MFA and patching do have their place, although there are caveats:
1) Patches are often rushed, may have bugs and the patch can then cause a problem.
2) Beware the unauthenticated patch that may be (or contain) malware.
3) Be very careful what MFA is used, if another device is used (typical) the attack surface is increased.

Very important security safeguards are:
A) Anti-malware secure DNS (DoH, DoT, DNSSEC and Rebind protection). Note that not all secure DNS is anti-malware, most secure DNS offers no or little protection from malware. The best anti-malware secure DNS blocks 96% of malware.
B) A good bidirectional firewall, one which allows creation of custom rules.
C) Network segmentation
D) Air-gaps
E) Last (and least) is antivirus software, if malware is caught in your system by AV software you have already lost the war. (What other malware is in your system that the AV software did not detect?)

Keyloggers and RATs are a constant threat, keep them out of your network.

Depending on who you are, adversaries can be script kiddies, opportunistic scammers or nation-state actors.

The point of the above advice is to keep out threats as much as possible and isolate and contain the threats that do get in.

Peter Galbavy November 1, 2024 5:20 AM

On first glance I agree with the sentiment, but then thinking a bit more I am not so sure. The other problem with lists, ranked or not, is people just follow them blindly without understanding what they mean or what the impacts are. This is sadly all too common throughout society and target / tick-box culture and all that.

If people can be expected to review lists of tasks, can be expected to put effort into understanding why they exist then they may be better prepared to rank the items themselves for their circumstances. Maybe not as well as a more experienced professional, but still better than someone just going down a page of tasks to perform.

Amit November 1, 2024 6:36 AM

It seems like a non-trivial task. Priority of risks is highly context dependent and varies over time as well – trying to force an order on a list that serves multiple organizations is challenging at best, if not simply impossible.

Chris November 1, 2024 9:15 AM

While I agree with the point and conclusion, I think the problem lies here:

“For example, we are often given a cybersecurity guideline (e.g., PCI-DSS, HIPAA, SOX, NIST, etc.) with hundreds of recommendations.”

HIPPAA and SOX aren’t really “cybersecurity guidelines,” they’re sets of regulations. Someone telling you “thou shalt” isn’t primarily interested in your particular threat environment or prioritizing your risks; compliance is binary, risk is scalar.

Roger November 1, 2024 9:34 AM

I’m a huge fan of the Center for Internet Security. Under Tony Sager’s leadership, they are among the first guidance organizations to strongly and aggressively push risk-ranking when using their recommendations and tools. They do it right.

Keith Douglas November 1, 2024 3:50 PM

As a special case of Peter Galbavy’s worry – defense in depth. In many organizations it would be too easy to say one had done just the two and thus had “done most of what we need”. But that might not be true – one may have not done enough of the two.
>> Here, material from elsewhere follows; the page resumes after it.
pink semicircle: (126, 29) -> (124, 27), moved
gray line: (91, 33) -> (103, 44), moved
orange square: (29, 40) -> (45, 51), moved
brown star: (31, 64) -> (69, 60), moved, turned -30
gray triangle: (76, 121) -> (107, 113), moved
For example, “patching” (can we get rid of this obsolete term, please?) – one cannot declare that complete, ever. This is even more the case if one does any large volume of software acquisitions, never mind even more so if one does in house development. Realistically, it would include to support this idea an entire, modern, SDLC – and that’s a lot more work.

Eric November 1, 2024 8:30 PM

I would include ad blocking to make an easy top 3 with the most impact along with MFA and patching.
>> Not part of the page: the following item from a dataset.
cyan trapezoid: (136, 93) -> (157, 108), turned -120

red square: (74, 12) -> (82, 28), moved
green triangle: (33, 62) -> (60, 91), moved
Paul Sagi November 3, 2024 12:31 AM

Eric reminded about blocking ads. I missed mentioning ads, thank you Eric.

At the least ads reduce useful bandwidth, ads may also lead to dodgy unsafe code.

Some Secure DNS does ad blocking.

Ad blockers, such as uBlock Origin, are available.

Some ad blockers do a fairly good job and are updatable, a good feature because web advertising is an arms race.